After running all the commands and searching the pattern using GHex and Bless manually, we have the following data that we can analyze:
======================================================= | Tool | Found All 6 | Loaded Entire | Elapsed Time | | | Occurrences | File to Memory | | ======================================================= | grep | No (0) | No | 1m34.240s | | bbe | Yes | No | 0m59.665s | | bgrep | Yes | No | 0m58.054s | | GHex | No (2) | Yes | - | | Bless | Yes | No | 4m0.000s | =======================================================
The grep command couldn’t find any occurrences at all, even though it could work on a smaller size file.
On the other hand, both bbe and bgrep could find all six occurrences.
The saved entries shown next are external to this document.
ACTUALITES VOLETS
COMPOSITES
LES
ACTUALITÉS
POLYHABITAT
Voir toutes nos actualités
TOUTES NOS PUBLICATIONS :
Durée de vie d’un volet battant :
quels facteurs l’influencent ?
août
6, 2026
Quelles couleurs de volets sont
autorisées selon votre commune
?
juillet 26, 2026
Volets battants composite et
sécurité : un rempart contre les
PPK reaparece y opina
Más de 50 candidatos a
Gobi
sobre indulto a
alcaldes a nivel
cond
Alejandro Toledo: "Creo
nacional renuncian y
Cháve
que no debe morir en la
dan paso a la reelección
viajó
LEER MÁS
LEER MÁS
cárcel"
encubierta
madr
Both completed the search in a similar amount of time with a considerably small memory footprint.
Meanwhile, GHex, the GUI-based tool, could only display 2.1GB (0x80000000 bytes) out of 8.1GB of data on its interface. As a result, it was only able to find the first two occurrences.
However, Bless, another GUI-based tool, could load the entire file on its interface and was able to find all six occurrences in the file, which took around four minutes in total. Unlike GHex, Bless doesn’t load the entire file to the memory but a combination of memory and disk cache instead.
In this article, we explored several tools to search for hexadecimal patterns in binary files, both text-based and GUI-based.
We also did a simple performance test for each tool with various results. Text-based tools, like bbe and bgrep, can perform hexadecimal sequence searches on large data files with a considerably small memory footprint. Meanwhile, GUI-based tools, like Bless, can handle large data files efficiently with fast and multi-threaded search operations.